Data for this task section start

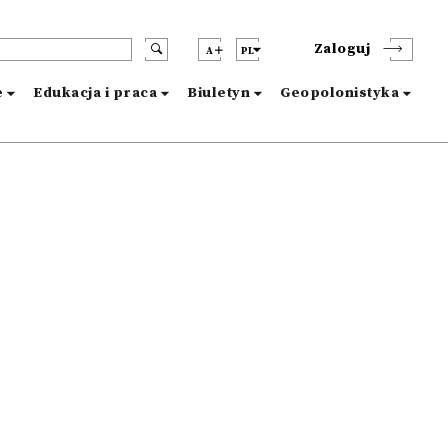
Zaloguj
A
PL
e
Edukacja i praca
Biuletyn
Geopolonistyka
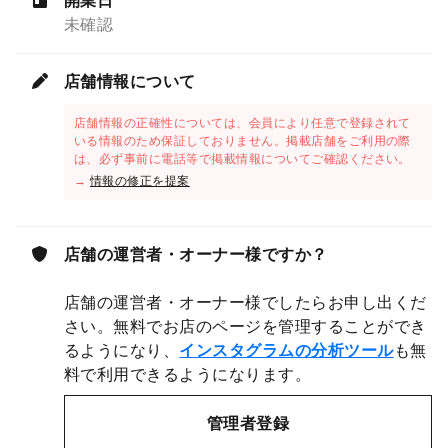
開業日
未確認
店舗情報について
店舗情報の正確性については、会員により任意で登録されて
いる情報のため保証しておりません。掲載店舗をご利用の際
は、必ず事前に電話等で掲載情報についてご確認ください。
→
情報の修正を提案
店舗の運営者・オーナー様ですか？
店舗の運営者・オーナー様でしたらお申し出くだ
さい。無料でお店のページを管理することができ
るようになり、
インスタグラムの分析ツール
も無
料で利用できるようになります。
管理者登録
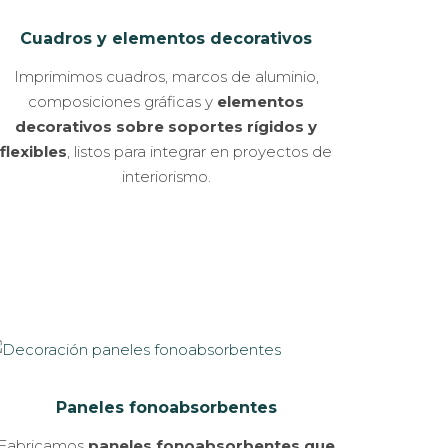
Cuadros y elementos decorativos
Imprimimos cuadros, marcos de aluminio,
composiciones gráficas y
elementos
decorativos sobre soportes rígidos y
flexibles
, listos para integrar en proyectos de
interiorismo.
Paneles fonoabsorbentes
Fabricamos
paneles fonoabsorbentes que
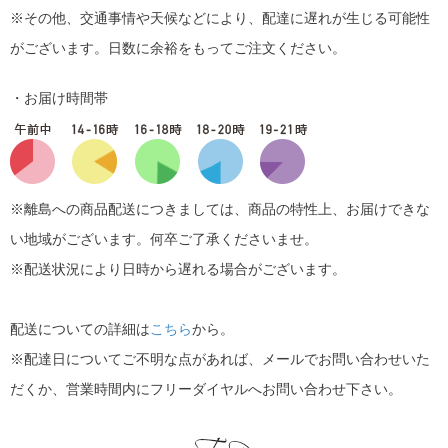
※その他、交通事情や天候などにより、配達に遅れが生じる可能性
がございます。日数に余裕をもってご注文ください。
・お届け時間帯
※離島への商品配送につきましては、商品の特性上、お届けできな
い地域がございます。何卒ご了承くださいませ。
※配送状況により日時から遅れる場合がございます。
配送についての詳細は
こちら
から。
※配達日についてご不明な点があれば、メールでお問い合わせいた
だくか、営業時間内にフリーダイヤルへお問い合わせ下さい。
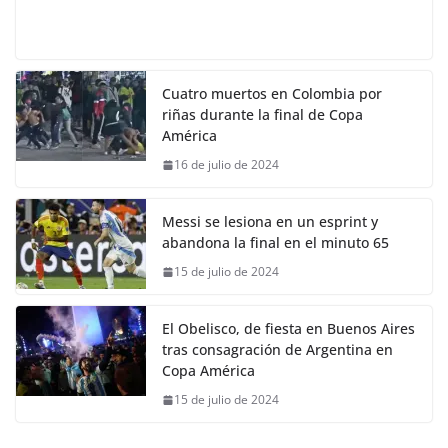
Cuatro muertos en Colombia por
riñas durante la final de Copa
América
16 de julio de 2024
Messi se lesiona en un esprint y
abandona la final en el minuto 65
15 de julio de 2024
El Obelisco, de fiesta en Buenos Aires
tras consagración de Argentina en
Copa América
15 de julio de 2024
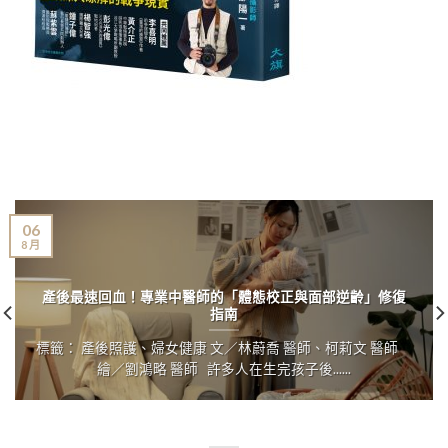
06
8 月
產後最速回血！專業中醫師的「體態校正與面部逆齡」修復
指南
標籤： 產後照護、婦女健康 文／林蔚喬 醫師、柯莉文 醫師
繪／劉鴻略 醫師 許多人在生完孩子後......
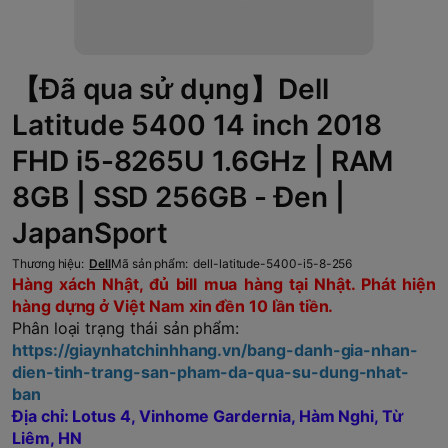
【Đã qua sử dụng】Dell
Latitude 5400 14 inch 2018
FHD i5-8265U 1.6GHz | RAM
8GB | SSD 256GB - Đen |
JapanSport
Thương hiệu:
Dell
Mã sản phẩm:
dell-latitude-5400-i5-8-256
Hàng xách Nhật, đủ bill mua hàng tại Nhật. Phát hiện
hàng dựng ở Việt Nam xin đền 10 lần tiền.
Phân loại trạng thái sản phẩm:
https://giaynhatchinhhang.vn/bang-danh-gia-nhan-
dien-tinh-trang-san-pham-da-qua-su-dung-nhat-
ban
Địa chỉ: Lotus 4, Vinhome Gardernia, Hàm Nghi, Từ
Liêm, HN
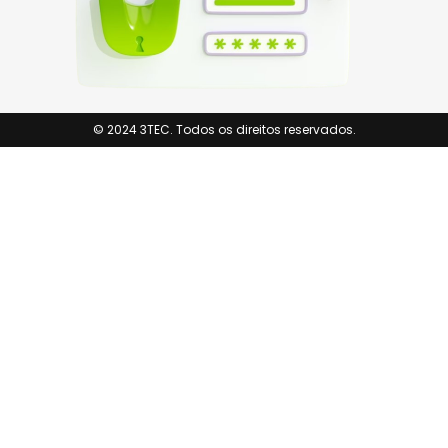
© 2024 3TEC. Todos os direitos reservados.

Data for this task section end

» Work required
Take every line from the data that includes the word "Copa".

» Expected answer
riñas durante la final de Copa
Copa América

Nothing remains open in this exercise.